Apple bought Topsy, a social analytics firm, for more than $200 million, the Wall Street Journal reported Monday. It’s still not clear what Apple aims to do it with it, but there are plenty of possibilities—delving into its troves of Twitter data for one, or mining its analytics technology. The Topsy purchase extends a streak of secretive acquisitions that have then or likely will show up in future Apple technology—and each time the world’s most valuable company responds to inquiries with an evergreen statement acknowledging only that: “Apple buys smaller technology companies from time to time, and we generally do not discuss our purpose or plans.”
Here are some of the acquisitions that have led to the Apple we know today (and will meet tomorrow):
1. PrimeSense – Nov. 2013
Apple acquired PrimeSense, an Israeli firm that makes motion-tracking chip technology that helps detect 3D objects, for about $350 million, Bloomberg reported. The depth-sensor was already used in Microsoft’s Kinect for its Xbox 360 game console, but in a phone it has the potential to, among plenty of possibilities, measure depths, navigate indoors, or shop a 3D catalogue, Bloomberg notes.
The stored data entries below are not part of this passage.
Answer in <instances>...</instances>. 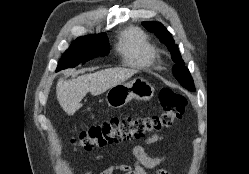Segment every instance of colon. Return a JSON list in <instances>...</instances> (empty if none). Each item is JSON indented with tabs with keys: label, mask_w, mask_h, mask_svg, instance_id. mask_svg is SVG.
<instances>
[{
	"label": "colon",
	"mask_w": 249,
	"mask_h": 174,
	"mask_svg": "<svg viewBox=\"0 0 249 174\" xmlns=\"http://www.w3.org/2000/svg\"><path fill=\"white\" fill-rule=\"evenodd\" d=\"M159 100L161 110L158 113L111 118L82 131L77 137L72 138L70 143L74 147L90 150L112 143L162 135L181 119L187 99L170 88H164L159 94Z\"/></svg>",
	"instance_id": "1"
}]
</instances>
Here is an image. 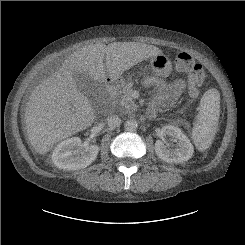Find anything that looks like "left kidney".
<instances>
[{
    "label": "left kidney",
    "instance_id": "1",
    "mask_svg": "<svg viewBox=\"0 0 245 245\" xmlns=\"http://www.w3.org/2000/svg\"><path fill=\"white\" fill-rule=\"evenodd\" d=\"M167 136L177 142V146L171 149L166 147L161 140H157L155 143V152L158 158L167 163H181L192 157L194 152L193 145L180 128L172 125L163 126L159 132V137L163 138Z\"/></svg>",
    "mask_w": 245,
    "mask_h": 245
}]
</instances>
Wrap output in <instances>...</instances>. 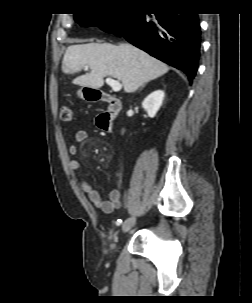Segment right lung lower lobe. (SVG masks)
Wrapping results in <instances>:
<instances>
[{
	"mask_svg": "<svg viewBox=\"0 0 252 303\" xmlns=\"http://www.w3.org/2000/svg\"><path fill=\"white\" fill-rule=\"evenodd\" d=\"M102 30L124 37L150 55L182 70L190 82L194 79L201 43L197 14L166 10L149 19L144 13H131Z\"/></svg>",
	"mask_w": 252,
	"mask_h": 303,
	"instance_id": "obj_1",
	"label": "right lung lower lobe"
}]
</instances>
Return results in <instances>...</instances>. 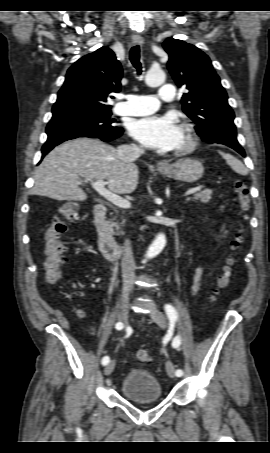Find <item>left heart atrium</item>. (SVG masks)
<instances>
[{"instance_id": "obj_1", "label": "left heart atrium", "mask_w": 270, "mask_h": 453, "mask_svg": "<svg viewBox=\"0 0 270 453\" xmlns=\"http://www.w3.org/2000/svg\"><path fill=\"white\" fill-rule=\"evenodd\" d=\"M130 135L146 147L169 151L178 147L183 130L173 115H153L133 120Z\"/></svg>"}]
</instances>
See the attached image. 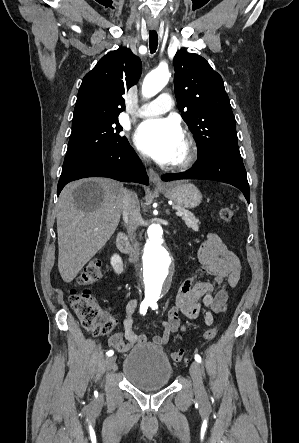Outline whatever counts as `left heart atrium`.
<instances>
[{"instance_id":"left-heart-atrium-1","label":"left heart atrium","mask_w":299,"mask_h":443,"mask_svg":"<svg viewBox=\"0 0 299 443\" xmlns=\"http://www.w3.org/2000/svg\"><path fill=\"white\" fill-rule=\"evenodd\" d=\"M133 140L142 153L159 163L171 164L184 141V133L174 118L152 119L138 126Z\"/></svg>"}]
</instances>
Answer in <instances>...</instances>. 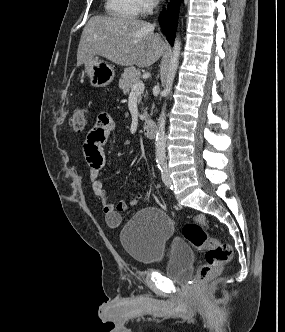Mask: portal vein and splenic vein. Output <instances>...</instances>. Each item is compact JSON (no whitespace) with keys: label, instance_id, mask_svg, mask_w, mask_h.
Listing matches in <instances>:
<instances>
[{"label":"portal vein and splenic vein","instance_id":"18ae733b","mask_svg":"<svg viewBox=\"0 0 285 332\" xmlns=\"http://www.w3.org/2000/svg\"><path fill=\"white\" fill-rule=\"evenodd\" d=\"M144 89H145L144 83L139 82L133 86L130 95H139L143 93Z\"/></svg>","mask_w":285,"mask_h":332}]
</instances>
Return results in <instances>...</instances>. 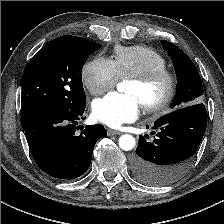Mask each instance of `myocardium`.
I'll return each instance as SVG.
<instances>
[{
  "label": "myocardium",
  "mask_w": 224,
  "mask_h": 224,
  "mask_svg": "<svg viewBox=\"0 0 224 224\" xmlns=\"http://www.w3.org/2000/svg\"><path fill=\"white\" fill-rule=\"evenodd\" d=\"M130 79L131 81L140 83L143 86H149L161 79H163L166 83L165 91L159 99L148 101L143 104L144 110L146 112H157L167 108L176 95L177 91L176 74L166 67L153 69L144 74L133 76Z\"/></svg>",
  "instance_id": "f54148a6"
}]
</instances>
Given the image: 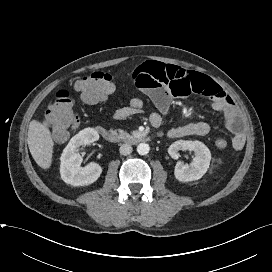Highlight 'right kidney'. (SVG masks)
I'll list each match as a JSON object with an SVG mask.
<instances>
[{"label": "right kidney", "instance_id": "1", "mask_svg": "<svg viewBox=\"0 0 272 272\" xmlns=\"http://www.w3.org/2000/svg\"><path fill=\"white\" fill-rule=\"evenodd\" d=\"M99 139L93 128H85L73 136L60 157V174L62 180L73 186H85L94 183L101 175L99 164L90 163L81 167L82 157L77 153L82 145H89Z\"/></svg>", "mask_w": 272, "mask_h": 272}]
</instances>
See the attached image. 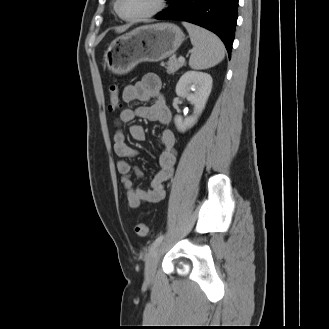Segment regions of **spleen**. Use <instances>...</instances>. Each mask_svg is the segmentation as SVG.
<instances>
[{
	"instance_id": "spleen-1",
	"label": "spleen",
	"mask_w": 329,
	"mask_h": 329,
	"mask_svg": "<svg viewBox=\"0 0 329 329\" xmlns=\"http://www.w3.org/2000/svg\"><path fill=\"white\" fill-rule=\"evenodd\" d=\"M182 24L187 29L194 46V51L189 59L192 69H207L224 59V45L215 34L191 23L183 22Z\"/></svg>"
}]
</instances>
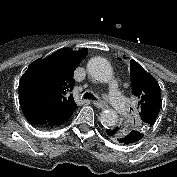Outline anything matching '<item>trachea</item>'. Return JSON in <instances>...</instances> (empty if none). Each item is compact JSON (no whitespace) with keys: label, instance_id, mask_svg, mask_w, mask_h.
Segmentation results:
<instances>
[{"label":"trachea","instance_id":"3493384b","mask_svg":"<svg viewBox=\"0 0 177 177\" xmlns=\"http://www.w3.org/2000/svg\"><path fill=\"white\" fill-rule=\"evenodd\" d=\"M83 98H85V99L97 100V98H96L92 93H89V92H86V93L83 95Z\"/></svg>","mask_w":177,"mask_h":177}]
</instances>
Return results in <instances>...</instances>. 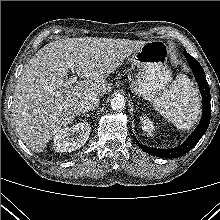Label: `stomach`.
<instances>
[{"instance_id":"1","label":"stomach","mask_w":220,"mask_h":220,"mask_svg":"<svg viewBox=\"0 0 220 220\" xmlns=\"http://www.w3.org/2000/svg\"><path fill=\"white\" fill-rule=\"evenodd\" d=\"M168 56V47L160 40L146 42L133 53L131 62L138 72L130 84V90L135 95L155 101L167 91L172 80L167 67Z\"/></svg>"}]
</instances>
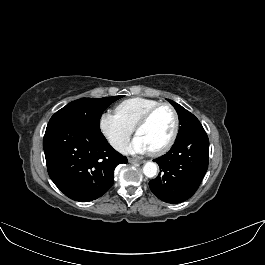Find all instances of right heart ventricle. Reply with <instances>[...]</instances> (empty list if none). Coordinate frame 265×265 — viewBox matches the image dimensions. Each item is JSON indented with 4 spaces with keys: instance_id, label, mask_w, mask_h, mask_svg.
<instances>
[{
    "instance_id": "e07e8e85",
    "label": "right heart ventricle",
    "mask_w": 265,
    "mask_h": 265,
    "mask_svg": "<svg viewBox=\"0 0 265 265\" xmlns=\"http://www.w3.org/2000/svg\"><path fill=\"white\" fill-rule=\"evenodd\" d=\"M159 101L143 97L126 99L115 106V114L128 126L134 128L139 118Z\"/></svg>"
}]
</instances>
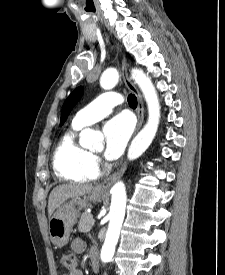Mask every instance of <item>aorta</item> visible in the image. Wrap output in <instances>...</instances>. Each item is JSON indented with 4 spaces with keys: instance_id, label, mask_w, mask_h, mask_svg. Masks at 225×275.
<instances>
[{
    "instance_id": "aorta-1",
    "label": "aorta",
    "mask_w": 225,
    "mask_h": 275,
    "mask_svg": "<svg viewBox=\"0 0 225 275\" xmlns=\"http://www.w3.org/2000/svg\"><path fill=\"white\" fill-rule=\"evenodd\" d=\"M131 76L145 97L149 114L146 125L133 139L128 150V159L135 160L146 151L156 135L160 119V104L151 79L142 70L133 69ZM118 79V71L114 68H109L102 74L100 85L103 89L109 90L115 87ZM100 142L101 137L91 129H84L80 133V144L83 147L96 148L100 145ZM111 193V206L108 214L109 225L100 255L104 263L109 262L114 255L125 217L127 201L126 188L122 181L114 184L111 188Z\"/></svg>"
}]
</instances>
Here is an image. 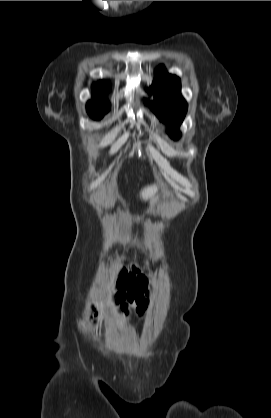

2. HopStop and Locationary – July 2013
After an embarrassing maps app debut last year, Apple made a series of acquisitions to help heal its wounds and improve the app (Apple made a series of mapping acquisitions beforehand too). HopStop, bought in an acquisition reported in July, is a transit-navigation service that provides users with the fastest way to travel by foot, bike, car or subway—helpful for the Apple app that has notoriously misdirected users and lacked public transport directions. Locationary, whose purchase was reported the same month, provides business-location maps. Apple later bought another transit mapping service, Embark, reported in August.
3. Cue – Oct. 2013
Google and Apple are butting heads over the next best personal assistant app—Google Now versus Apple’s Today—that compiles data from users’ emails and activity to provide them with all they need to know. Some say Google has the lead, and Apple may have been playing a game of catch-up when it reportedly bought Cue in October for more than $40 million. The app, reportedly also targeted by Drop Box, provided users with personal agendas based primarily on their email content.
4. AuthenTec – 2012
Apple put in $356 million into purchasing AuthenTec (the only public company on this list), a technology security company that specialized in—you guessed it: the fingerprint sensor featured in Apple’s iPhone 5S released in September.
5. C3 Technologies – 2011
By the time word surfaced that Apple had acquired the 3D mapping company C3 Technologies, rumors were already circulating that Apple was planning to challenge Google maps. That’s in part because Apple had already picked up mapping software Placebase and another 3D mapping firm, Poly9. Apple Maps launched in Sept. 2012.
6. Siri –2010
Apple acquired an impressive but very new speech recognition app in 2010 that branded itself as a personal assistant. The app, called Siri, was at the time also under development for Blackberry and Android. Of course, Apple instead integrated the app into its operating system and made the feature a mainstay of the iPhone.
7. P. A. Semi – 2008
When Apple picked up P.A. Semi, a low-power chipmaker, in negotiations led by Steve Jobs, it was hailed as a possible new development for the iPod and iPhone and an interesting strategic decision by Apple. But Apple may have been thinking farther down the line: the boutique firm also helped design chips for the revolutionary iPad, released in 2010.